Descrizione
Il disaeratore Art.740 Icma viene impiegato per l’eliminazione in modo continuo dell’aria contenuta nei circuiti idraulici degli impianti di riscaldamento, climatizzazione e circuiti solari termici. Grazie alle loro caratteristiche sono in grado di eliminare automaticamente tutta l’aria presente nell’impianto. I disaeratori ICMA garantiscono un funzionamento ottimale degli impianti senza problemi di rumorosità, corrosione, surriscaldamenti o danneggiamenti meccanici.

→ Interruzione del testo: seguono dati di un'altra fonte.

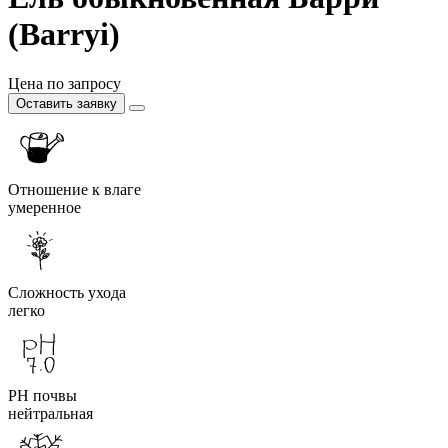
(Barryi)
Цена по запросу
Оставить заявку
Отношение к влаге
умеренное
Сложность ухода
легко
PH почвы
нейтральная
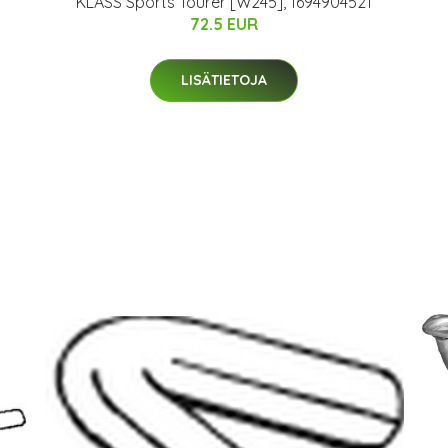
KLASS Sports Tourer [W245], 1694904521
72.5 EUR
LISÄTIETOJA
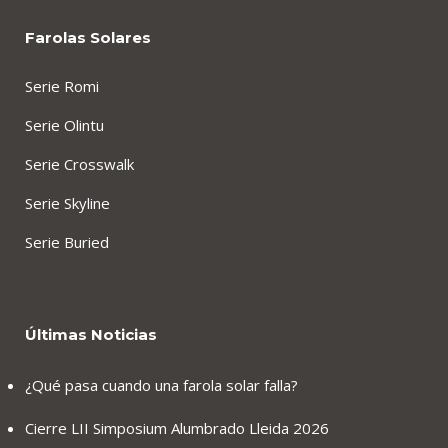
Farolas Solares
Serie Romi
Serie Olintu
Serie Crosswalk
Serie Skyline
Serie Buried
Últimas Noticias
¿Qué pasa cuando una farola solar falla?
Cierre LII Simposium Alumbrado Lleida 2026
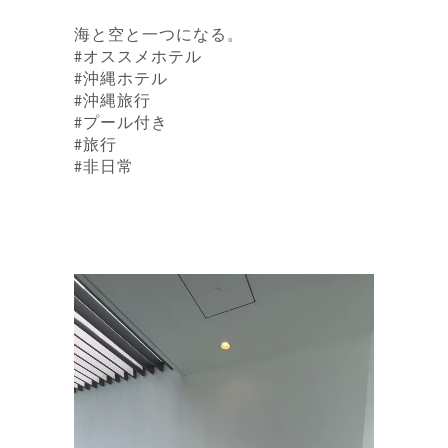
海と空と一つになる。
#オススメホテル
#沖縄ホテル
#沖縄旅行
#プール付き
#旅行
#非日常
動
画
プ
レ
ー
ヤ
ー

Il disaeratore può essere installato solo in posizione verticale, preferibilmente sul circuito di mandata del generatore di calore o pannello solare, a monte della pompa. Dove, a causa delle elevate velocità del fluido e la conseguente diminuzione di pressione, le microbolle si sviluppano con più facilità. Il disareatore modello 740 deve essere installato in posizione verticale. La direzione del flusso del fluido termovettore è indifferente.
DATI TECNICI
Corpo: Ottone CB753S – UNI EN 1982
Coperchio: Ottone CW617N – UNI EN 12165
Galleggiante: Polimetil pentene
Elementi interni: Acciaio INOX
Guida galleggiante: Ottone UNI EN 12164 CW617N
Asta otturatore: Ottone UNI EN 12164 CW617N
Leva flottante: Acciaio INOX
Molla: Acciaio INOX
Tenute idrauliche: EPDM perossidico (alta resistenza)

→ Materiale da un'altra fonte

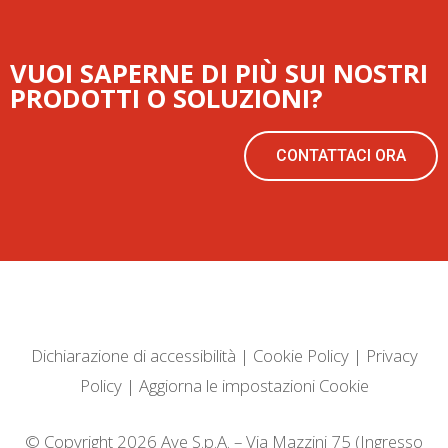
VUOI SAPERNE DI PIÙ SUI NOSTRI
PRODOTTI O SOLUZIONI?
CONTATTACI ORA
Dichiarazione di accessibilità
|
Cookie Policy
|
Privacy
Policy
|
Aggiorna le impostazioni Cookie
© Copyright 2026 Ave S.p.A. – Via Mazzini 75 (Ingresso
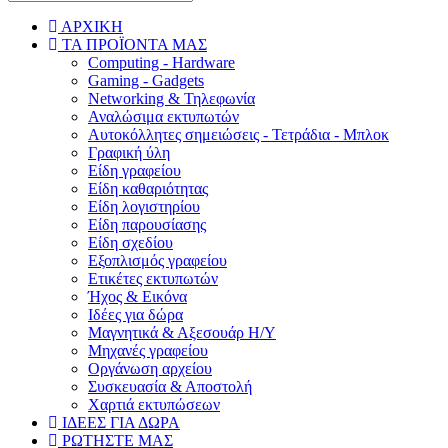
ΑΡΧΙΚΗ
ΤΑ ΠΡΟΪΟΝΤΑ ΜΑΣ
Computing - Hardware
Gaming - Gadgets
Networking & Τηλεφωνία
Αναλώσιμα εκτυπωτών
Aυτοκόλλητες σημειώσεις - Τετράδια - Μπλοκ
Γραφική ύλη
Είδη γραφείου
Είδη καθαριότητας
Είδη λογιστηρίου
Είδη παρουσίασης
Είδη σχεδίου
Εξοπλισμός γραφείου
Ετικέτες εκτυπωτών
Ήχος & Εικόνα
Ιδέες για δώρα
Μαγνητικά & Αξεσουάρ Η/Υ
Μηχανές γραφείου
Οργάνωση αρχείου
Συσκευασία & Αποστολή
Χαρτιά εκτυπώσεων
ΙΔΕΕΣ ΓΙΑ ΔΩΡΑ
ΡΩΤΗΣΤΕ ΜΑΣ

Fluidi: acqua e soluzioni glicolate
Max percentuale glicole: 50%
Intervallo di temperatura: -30° /160°C
Max pressione di esercizio:10 bar
Max pressione di scarico: 10 bar
Il principio di funzionamento del disaeratore 740 viene garantito dalla combinazione con l’azione di più principi fisici. Contiene una rete filtrante costituita da una serie di superfici metalliche disposte radialmente; La presenza di queste superfici genera dei movimenti che favoriscono la formazione e il successivo rilascio di microbolle. Le microbolle si uniscono e aumentano di volume. Quando la spinta idrostatica è sufficiente per superare la forza di adesione alla struttura, si alzano verso la parte superiore del dispositivo, da cui vengono poi evacuati da una valvola di sfiato aria automatica con un rubinetto galleggiante.
Formazione delle bolle d’aria ,La quantità di aria che può essere rilasciata dall’acqua d’impianto è determinata dalla pressione e dalla temperatura della stessa. Questa correlazione è regolata dalla legge di Henry che, come mostrato nel grafico, ci consente di quantificare il fenomeno fisico del rilascio di aria contenuta nel fluido. A determinati valori di temperatura e pressione, l’acqua tende a rilasciare una corrispondente quantità di gas. Nel caso di un aumento della temperatura e / o di una caduta di pressione, i gas rilasciati dall’acqua tenderanno ad aumentare. Il contrario si verificherà in caso di raffreddamento e / o aumento di pressione. Quest’aria si presenta sotto forma di microbolle con diametri dell’ordine di pochi decimi di millimetro. Le microbolle si formano continuamente in acqua nei sistemi solari nella parte superiore dei pannelli, specialmente nei punti del circuito in cui si raggiungono le temperature più elevate. Questa aria viene parzialmente riassorbita gradualmente quando il fluido raggiunge parti del circuito con temperature più basse, mentre una parte di essa rimane presente nel fluido e deve quindi essere evacuata.